For every entry that follows, return the words exactly and omit any picture.
##### STUDY MATERIAL #####
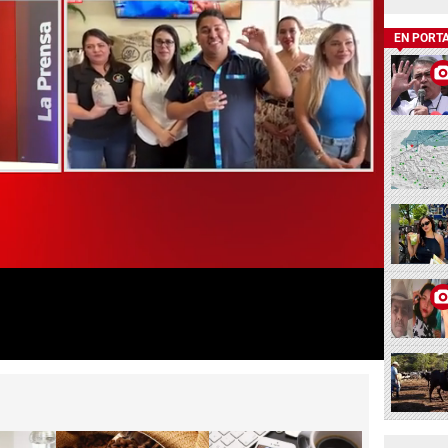
EN PORT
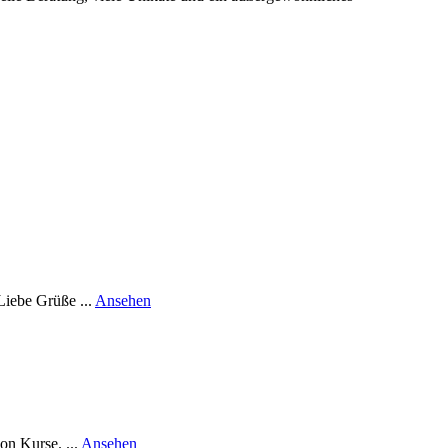
rund
Liebe Grüße ...
Ansehen
Stephanie
Coats
Modewerkstatt
rund
on Kurse. ...
Ansehen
#####
## SOLUTION FOR THIS TASK
EN PORT
rund
Liebe Grüße ...
Ansehen
Stephanie
Coats
Modewerkstatt
rund
on Kurse. ...
Ansehen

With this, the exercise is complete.